The new PEW poll has Obama up three, and with a larger lead than that when it comes to strong supporters. The poll makes the true point that strong support is usually the best indicator of the election’s outcome.

Another PA poll—THE ALLENTOWN MORNING CALL—has Obama up three.

I’ve heard two of the most astute Republicans—Charles Krauthammer and Haley Barbour—complain that Obama was lucky on the Sandy timing—both suggesting that he was robbed of the mo’ he might have gotten to get over the top. Victor Davis Hanson, whose analysis is not fair and balanced, admits that Sandy cost Romney 1-3% and is talking up a final surge based, among other things, on a second wave of disappointment in government’s not-so-quick responders. That surge is conceptual or not really based in any data at this point.

So Romney could win. But it’s not that likely. I may be showing deficient partisanship here. There’s more than enough hope to vote, and a consensus of polls still has the thing at about a tie.

My gut, unlike Carl’s, isn’t chiming in on this issue. Most recently it said LUNCH!

Although I’m usually really good at calling elections with real precision (particularly 2006 and 2010—2008 wasn’t hard), I have to remember the last one I got wrong was 2004. Here was my thinking then: Bush lost the popular vote in 2000. Nobody I knew who voted for Gore in 2000 was voting for Bush in 2004. A good number of people I knew who voted for Bush in 2004 were voting for Kerry. Case closed. And the polls and then the even the exit polls looked bad for Bush.

Obviously this time you have bleeding away from Obama. The question remains: Is it enough? And then there are the turnout questions, which I didn’t address properly in 2004.

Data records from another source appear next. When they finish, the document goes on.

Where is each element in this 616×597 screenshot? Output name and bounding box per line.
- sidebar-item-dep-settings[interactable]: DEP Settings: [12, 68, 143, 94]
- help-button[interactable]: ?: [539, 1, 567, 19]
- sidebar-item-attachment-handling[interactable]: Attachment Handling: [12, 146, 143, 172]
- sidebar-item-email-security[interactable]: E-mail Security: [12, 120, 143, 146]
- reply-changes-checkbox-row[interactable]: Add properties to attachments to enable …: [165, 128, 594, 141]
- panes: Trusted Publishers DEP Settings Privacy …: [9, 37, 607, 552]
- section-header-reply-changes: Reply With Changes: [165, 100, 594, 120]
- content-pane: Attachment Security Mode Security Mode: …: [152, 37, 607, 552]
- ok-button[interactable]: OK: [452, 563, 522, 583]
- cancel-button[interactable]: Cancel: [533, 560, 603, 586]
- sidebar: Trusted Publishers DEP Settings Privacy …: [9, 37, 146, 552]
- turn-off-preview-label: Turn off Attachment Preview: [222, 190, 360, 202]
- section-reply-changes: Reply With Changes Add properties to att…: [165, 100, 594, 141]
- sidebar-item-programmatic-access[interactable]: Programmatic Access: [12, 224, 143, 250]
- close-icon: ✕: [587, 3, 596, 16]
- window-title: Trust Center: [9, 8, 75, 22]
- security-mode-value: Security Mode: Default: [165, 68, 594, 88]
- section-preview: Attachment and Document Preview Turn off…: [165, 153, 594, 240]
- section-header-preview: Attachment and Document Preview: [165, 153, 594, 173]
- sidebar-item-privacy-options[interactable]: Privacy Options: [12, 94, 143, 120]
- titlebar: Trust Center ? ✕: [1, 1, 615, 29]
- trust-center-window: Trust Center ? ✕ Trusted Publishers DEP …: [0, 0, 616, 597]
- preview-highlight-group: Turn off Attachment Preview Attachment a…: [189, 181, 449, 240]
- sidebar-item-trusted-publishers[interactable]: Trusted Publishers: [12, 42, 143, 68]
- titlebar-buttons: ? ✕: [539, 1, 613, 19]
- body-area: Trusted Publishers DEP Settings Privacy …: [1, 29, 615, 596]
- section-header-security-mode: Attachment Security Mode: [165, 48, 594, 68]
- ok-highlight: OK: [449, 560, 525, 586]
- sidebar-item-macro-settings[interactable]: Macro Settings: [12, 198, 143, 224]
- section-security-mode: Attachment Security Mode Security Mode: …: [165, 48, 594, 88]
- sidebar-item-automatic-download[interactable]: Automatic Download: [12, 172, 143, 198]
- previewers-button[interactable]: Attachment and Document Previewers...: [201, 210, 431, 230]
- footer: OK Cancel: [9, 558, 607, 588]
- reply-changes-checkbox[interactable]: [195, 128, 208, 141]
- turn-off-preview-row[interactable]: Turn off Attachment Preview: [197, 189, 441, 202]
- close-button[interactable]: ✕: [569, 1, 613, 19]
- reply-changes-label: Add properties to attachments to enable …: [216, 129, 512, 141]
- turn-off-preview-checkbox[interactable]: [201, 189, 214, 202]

If I were you, I wouldn’t believe a word I say about the outcome of this election. But if you are betting big on the election, be sure you go with what you can actually see with your own eyes. You might remember that I basically agree with Pete—or Pete with me. You can, as Pete says, tell a “non-crazy” tale about Romney’s coming triumph, but the narrative for the president is more credible.